# Autonolas Mech Tools observations
They have 5 different ways of making predictions:
1. Requesting completions from GPT, embedding summarized information from external sources into the prompt
2. Requesting completions from Claude, embedding information from external sources into the prompt
3. Requesting completions from GPT, using embeddings and more advanced RAG for the prediction prompt.
4. Requesting completions from GPT, using a Subject Matter Expert persona, generated at runtime, for the system message of the prediction request. They fetch and summarize additional info just like in the first approach, but they don't use the SME to generate the external info queries.
5. Same as the first, but they use the LLM to prompt engineer the prediction prompt iteratively.

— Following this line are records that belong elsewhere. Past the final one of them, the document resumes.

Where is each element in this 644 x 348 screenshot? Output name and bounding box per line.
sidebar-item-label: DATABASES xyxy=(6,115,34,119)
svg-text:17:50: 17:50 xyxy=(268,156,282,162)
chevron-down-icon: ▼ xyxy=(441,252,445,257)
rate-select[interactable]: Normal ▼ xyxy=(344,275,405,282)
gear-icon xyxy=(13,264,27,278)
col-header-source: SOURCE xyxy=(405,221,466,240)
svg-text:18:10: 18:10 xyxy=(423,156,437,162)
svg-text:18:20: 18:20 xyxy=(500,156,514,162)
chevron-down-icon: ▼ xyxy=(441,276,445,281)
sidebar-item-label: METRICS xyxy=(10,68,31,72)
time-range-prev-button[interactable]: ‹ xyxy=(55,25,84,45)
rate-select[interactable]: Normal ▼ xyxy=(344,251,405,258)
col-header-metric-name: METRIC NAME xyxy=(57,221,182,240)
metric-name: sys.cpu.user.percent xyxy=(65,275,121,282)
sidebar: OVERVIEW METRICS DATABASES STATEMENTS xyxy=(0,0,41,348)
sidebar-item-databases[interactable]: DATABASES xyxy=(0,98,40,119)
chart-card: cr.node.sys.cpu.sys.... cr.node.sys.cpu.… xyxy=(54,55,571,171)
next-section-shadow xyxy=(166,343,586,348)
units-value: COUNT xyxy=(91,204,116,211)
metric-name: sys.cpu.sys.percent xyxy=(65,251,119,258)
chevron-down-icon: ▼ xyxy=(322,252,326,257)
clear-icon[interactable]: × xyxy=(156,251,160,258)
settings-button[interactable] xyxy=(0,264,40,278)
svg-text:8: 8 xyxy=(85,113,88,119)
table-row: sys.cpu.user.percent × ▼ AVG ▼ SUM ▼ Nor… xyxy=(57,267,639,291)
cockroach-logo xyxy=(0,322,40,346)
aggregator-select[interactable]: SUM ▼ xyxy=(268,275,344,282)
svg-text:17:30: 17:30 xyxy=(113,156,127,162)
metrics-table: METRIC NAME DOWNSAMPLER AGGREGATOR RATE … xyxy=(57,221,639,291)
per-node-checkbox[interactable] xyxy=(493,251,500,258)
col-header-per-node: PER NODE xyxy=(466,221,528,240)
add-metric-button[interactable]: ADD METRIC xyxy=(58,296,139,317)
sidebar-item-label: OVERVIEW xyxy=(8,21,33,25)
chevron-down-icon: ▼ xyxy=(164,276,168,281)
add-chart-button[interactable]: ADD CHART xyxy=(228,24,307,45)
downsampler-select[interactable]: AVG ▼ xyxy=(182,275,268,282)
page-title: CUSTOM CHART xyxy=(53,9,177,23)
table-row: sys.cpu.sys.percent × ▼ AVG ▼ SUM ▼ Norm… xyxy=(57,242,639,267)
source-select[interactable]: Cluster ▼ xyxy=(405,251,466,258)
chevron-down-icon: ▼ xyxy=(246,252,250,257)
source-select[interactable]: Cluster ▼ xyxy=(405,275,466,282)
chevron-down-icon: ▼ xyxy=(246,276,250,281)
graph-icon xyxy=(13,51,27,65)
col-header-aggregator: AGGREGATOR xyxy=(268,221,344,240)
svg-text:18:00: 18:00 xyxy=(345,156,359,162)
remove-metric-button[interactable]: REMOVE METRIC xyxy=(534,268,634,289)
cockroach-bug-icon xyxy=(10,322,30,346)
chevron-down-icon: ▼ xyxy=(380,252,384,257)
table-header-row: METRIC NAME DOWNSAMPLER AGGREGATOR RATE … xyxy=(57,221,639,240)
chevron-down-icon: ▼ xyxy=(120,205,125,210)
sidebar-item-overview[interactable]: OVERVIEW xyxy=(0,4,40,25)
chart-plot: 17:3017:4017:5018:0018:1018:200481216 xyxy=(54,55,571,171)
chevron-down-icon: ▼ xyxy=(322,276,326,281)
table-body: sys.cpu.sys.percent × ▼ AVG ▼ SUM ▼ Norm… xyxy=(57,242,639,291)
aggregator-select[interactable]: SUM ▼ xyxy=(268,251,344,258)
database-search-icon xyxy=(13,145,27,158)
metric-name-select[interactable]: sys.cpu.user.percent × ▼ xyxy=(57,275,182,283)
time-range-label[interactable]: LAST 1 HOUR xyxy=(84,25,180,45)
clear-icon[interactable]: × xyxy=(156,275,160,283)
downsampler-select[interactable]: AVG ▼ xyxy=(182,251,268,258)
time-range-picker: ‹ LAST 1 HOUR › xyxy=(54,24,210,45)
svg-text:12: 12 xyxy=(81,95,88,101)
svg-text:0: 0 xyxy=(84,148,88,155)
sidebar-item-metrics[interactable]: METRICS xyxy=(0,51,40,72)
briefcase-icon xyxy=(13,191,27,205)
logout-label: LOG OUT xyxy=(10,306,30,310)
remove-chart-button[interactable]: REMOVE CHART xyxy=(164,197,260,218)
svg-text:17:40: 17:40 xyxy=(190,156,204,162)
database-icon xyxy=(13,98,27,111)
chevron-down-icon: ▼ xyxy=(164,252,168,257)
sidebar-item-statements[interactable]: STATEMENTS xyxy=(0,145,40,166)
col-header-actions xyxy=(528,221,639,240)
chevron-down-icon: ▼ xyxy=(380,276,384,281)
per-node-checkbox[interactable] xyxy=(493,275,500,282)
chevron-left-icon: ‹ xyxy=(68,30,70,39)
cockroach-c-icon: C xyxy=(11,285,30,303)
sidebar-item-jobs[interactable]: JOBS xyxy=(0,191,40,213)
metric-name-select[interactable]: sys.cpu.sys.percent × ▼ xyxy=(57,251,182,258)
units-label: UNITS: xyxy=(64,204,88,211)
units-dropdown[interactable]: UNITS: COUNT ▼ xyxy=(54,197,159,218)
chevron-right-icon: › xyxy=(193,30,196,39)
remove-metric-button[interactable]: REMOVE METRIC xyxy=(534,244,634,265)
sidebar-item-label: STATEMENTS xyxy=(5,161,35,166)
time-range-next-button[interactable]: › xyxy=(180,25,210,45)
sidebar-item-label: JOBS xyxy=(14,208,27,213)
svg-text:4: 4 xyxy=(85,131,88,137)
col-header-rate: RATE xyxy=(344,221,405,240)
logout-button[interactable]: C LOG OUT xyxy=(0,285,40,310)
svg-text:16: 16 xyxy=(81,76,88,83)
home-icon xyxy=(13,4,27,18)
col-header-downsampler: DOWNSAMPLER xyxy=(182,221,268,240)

I believe all but #3 are pretty simple.
A few observations:
- [The LLM predicts not mainly based on the information provided from external sources, but from its training data](https://github.com/valory-xyz/mech/blob/main/tools/prediction_request_claude/prediction_request_claude.py#L55) and treats externally gathered information as "additional", which may or may not be useful to make the prediction. **This is a huge assumption of them** IMHO; that we could stress test
- They instruct the LLM to [grade the utility of the information provided from external sources](https://github.com/valory-xyz/mech/blob/main/tools/prediction_request_claude/prediction_request_claude.py#L80) in order to make the prediction. And also a [confidence score for its prediction](https://github.com/valory-xyz/mech/blob/main/tools/prediction_request_claude/prediction_request_claude.py#L78):
- [For the research, they use the LLM to generate internet search queries](https://github.com/valory-xyz/mech/blob/main/tools/prediction_request_claude/prediction_request_claude.py#L111), the technique I was mentioning that [GPT Researcher also uses](https://github.com/assafelovic/gpt-researcher?tab=readme-ov-file#architecture).
- Interestingly, their system prompts are often just [placeholders](https://github.com/valory-xyz/mech/blob/main/tools/prediction_request/prediction_request.py#L241)
- [They use Google Search API directly](https://github.com/valory-xyz/mech/blob/main/tools/prediction_request_claude/prediction_request_claude.py#L123), no SERP or anything like that. This may (negatively) impact the quality of their web results.
- They don't use the LLM to discriminate which web results to scrape, [they scrape all of them](https://github.com/valory-xyz/mech/blob/main/tools/prediction_request_claude/prediction_request_claude.py#L224).
- They [summarize algorithimically](https://github.com/valory-xyz/mech/blob/main/tools/prediction_request/prediction_request.py#L307), not using vector searching or LLM summarization
- They don't use function calling, just prompt engineering.
- Very basic AI generated native transfer tx: https://github.com/valory-xyz/mech/blob/main/tools/native_transfer_request/native_transfer_request.py
Overall I believe the research process is very basic. I don't see them benchmarking against anything concrete so I really doubt that these are the best approaches or the ones that'd yield the best results. I think there's **plenty** of room for improvement. We could even improve the way the calculations of prediction scores work; using more advanced math functions and whatnot
There are still a few unknowns, I don't know what are the system constraints in terms of time and cost for each prediction request.